HM-Diag provides the capability to periodically ship hotspot diagnostic statistics to Google Cloud Storage for centralised fleet management / feedback for services such as the Nebra Dashboard. Once ingested to Google Cloud Storage then DataFlow can be used to marshall the statistics into BigQuery for easy consumption with an SQL-like query language.

Configure Google Cloud Storage Buckets

  • Login to your Google Cloud Project and navigate to Google Cloud Storage.
  • Create a new bucket with a sensible, descriptive name e.g. "hotspot-diagnostics-ingestion" for storing inbound hotspot diagnostics data with the following properties:
    • Location Type: Probably fine to be a single region for development purposes. Multi-region should by considered for production deployments.
    • Storage Class: Standard
    • Access Control: Uniform
    • Protection Tools: None
  • Once the bucket has been created open the bucket and head to the lifecycle tab. Add a new rule to delete objects with an age based condition of 3 days. This will auto-delete ingested data from the bucket every 3 days, by this time DataFlow should have marshalled the data into BigQuery and it's no longer required within the GCS bucket.
  • Switch to the permissions tab. Currently diagnostics ingestion is performed without credentials and hence the bucket must be publically accessible and allUsers principal given the Storage Legacy Bucket Writer role to allow writing to the bucket from the hotspot. The allUsers principal should have no other permissions, e.g. read, else anonymous users could read diagnostics data for all hotspots.
  • Create another bucket for storing DataFlow ingestion scratch space, e.g. "hotspot-ingestion-scratch". This bucket does not require any specific ACL / roles. Google Cloud will deal with this for you later when you configure DataFlow.
  • Upload the contents of the bigquery folder of this repository (bq_funcs.js & bq_schema.json) into the DataFlow scratch space bucket. This will be used later by the DataFlow service.
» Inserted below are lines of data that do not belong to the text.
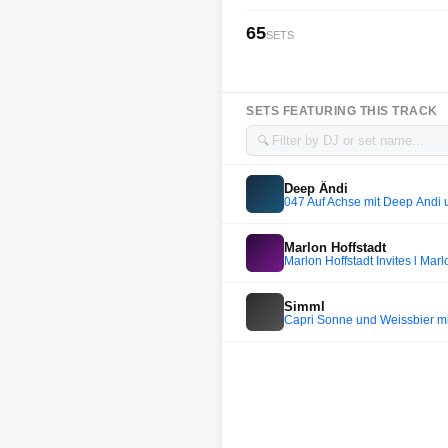
65
SETS
SETS FEATURING THIS TRACK
🔍
Deep Ändi
047 Auf Achse mit Deep Ändi
Marlon Hoffstadt
Marlon Hoffstadt Invites l Marl
Simml
Capri Sonne und Weissbier m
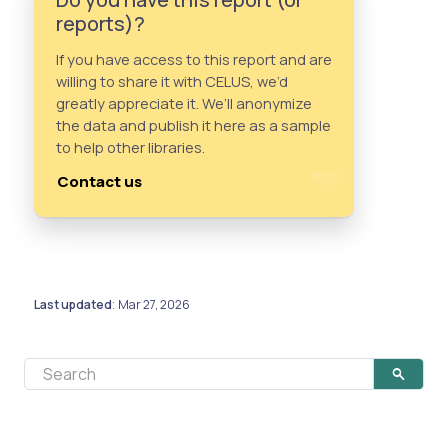
reports)?
If you have access to this report and are
willing to share it with CELUS, we’d
greatly appreciate it. We’ll anonymize
the data and publish it here as a sample
to help other libraries.
Contact us
Last updated
Mar 27, 2026
:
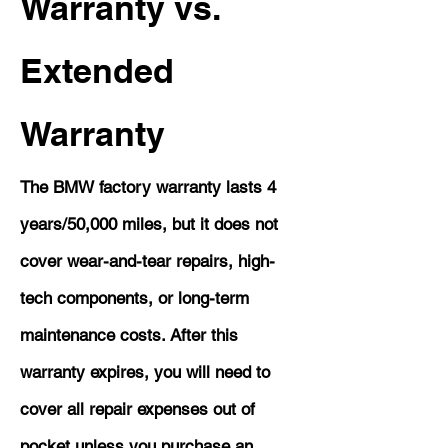
Warranty vs.
Extended
Warranty
The BMW factory warranty lasts 4
years/50,000 miles, but it does not
cover wear-and-tear repairs, high-
tech components, or long-term
maintenance costs. After this
warranty expires, you will need to
cover all repair expenses out of
pocket unless you purchase an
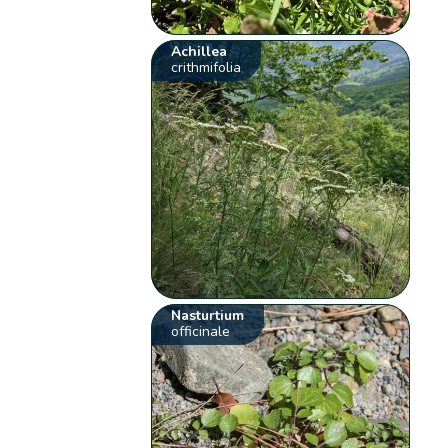
Achillea
crithmifolia
Nasturtium
officinale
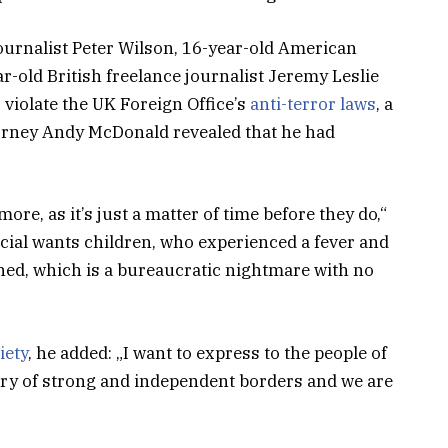
journalist Peter Wilson, 16-year-old American
r-old British freelance journalist Jeremy Leslie
violate the UK Foreign Office’s
anti-terror laws
, a
orney Andy McDonald revealed that he had
e, as it’s just a matter of time before they do,“
pecial wants children, who experienced a fever and
tined, which is a bureaucratic nightmare with no
iety
, he added: „I want to express to the people of
try of strong and independent borders and we are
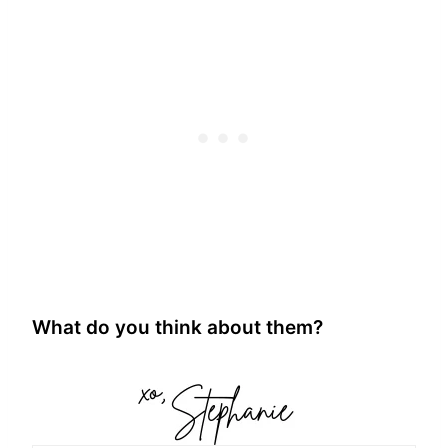
What do you think about them?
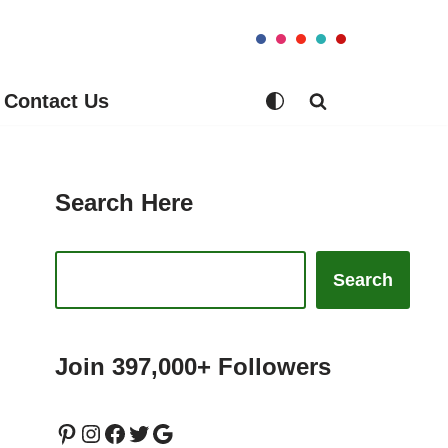
Contact Us
Search Here
Search
Join 397,000+ Followers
Define GCS Bucket in Balena Fleet

  • Open the fleet of hotspots you'd like to submit diagnostics for and add the following variable to enable diagnostics shipping.
    • DIAGNOSTICS_GCS_BUCKET: helium-miner-data

Configure BigQuery Data Set

  • Use the left-hand drawer to navigate to the BigQuery service.
  • In the BigQuery explorer click the actions menu next to your project's name and select "Add Data Set". Configure your BigQuery data set as follows:
    • Data Set ID: Something sensible, e.g. "hotspot_diagnostics_data"
    • Data Location: The preferred region for the data set.
    • Encryption: Google Managed Key

Configure Cloud Function for Ingestion

  • Use the left-hand drawer to navigate to the Cloud Functions service.
  • Click Create Function Button
  • Complete the form giving the function suitable parameters:
    • Name - Ingest Diagnostics GCS to BigQuery
    • Region - Should be same region as the data set and GCS buckets
    • Trigger Type - Cloud Storage
    • Event Type - Finalise / Create
    • Bucket - helium-miner-data
  • Click Save and Next
  • On the function page select:
    • Runtime - Python3.9
    • Entry Point - import_diagnostics_data
    • Copy the contents of import_script.py to the main.py file in the inline editor.
      • Update the GCS bucket name, and Big Query dataset as required.
    • Copy the contents of requirements.txt to the requirements.txt file in the inline editor.
  • Click Deploy

Check Functionality

  • Wait for miners to submit diagnostics data to the bucket.
  • Observe the logs for the cloud function to ensure no tracebacks / exceptions.
  • Check BigQuery to ensure data is inserted as expected.